→ **Your task**: In the entries below, find each line with the word "pontos" and return it.

Page images and extracted text:
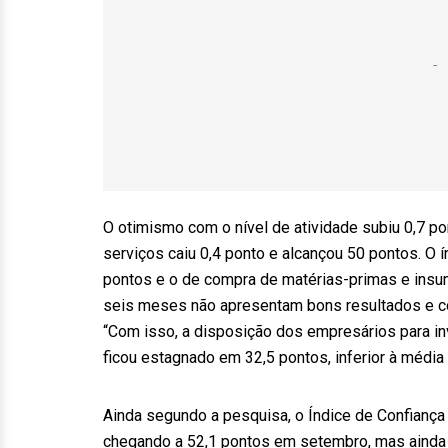
O otimismo com o nível de atividade subiu 0,7 
serviços caiu 0,4 ponto e alcançou 50 pontos. O
pontos e o de compra de matérias-primas e insu
seis meses não apresentam bons resultados e c
“Com isso, a disposição dos empresários para inv
ficou estagnado em 32,5 pontos, inferior à média 
Ainda segundo a pesquisa, o Índice de Confiança 
chegando a 52,1 pontos em setembro, mas ainda a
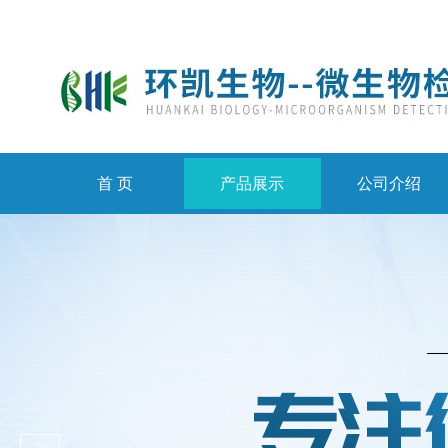
首 页
产品展示
公司介绍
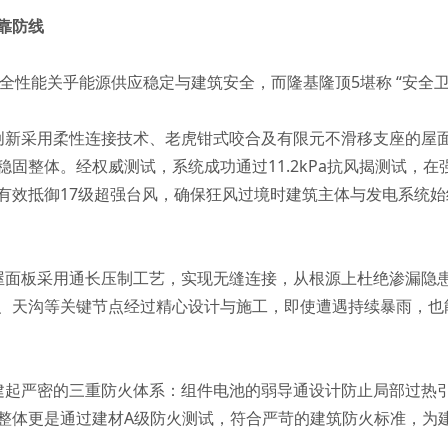
靠防线
安全性能关乎能源供应稳定与建筑安全，而隆基隆顶5堪称 “安全卫
创新采用柔性连接技术、老虎钳式咬合及有限元不滑移支座的屋
固整体。经权威测试，系统成功通过11.2kPa抗风揭测试，
有效抵御17级超强台风，确保狂风过境时建筑主体与发电系统
屋面板采用通长压制工艺，实现无缝连接，从根源上杜绝渗漏隐
、天沟等关键节点经过精心设计与施工，即使遭遇持续暴雨，也
建起严密的三重防火体系：组件电池的弱导通设计防止局部过热
整体更是通过建材A级防火测试，符合严苛的建筑防火标准，为建筑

→ **Reply to the task**:
serviços caiu 0,4 ponto e alcançou 50 pontos. O
pontos e o de compra de matérias-primas e insu
ficou estagnado em 32,5 pontos, inferior à média 
chegando a 52,1 pontos em setembro, mas ainda a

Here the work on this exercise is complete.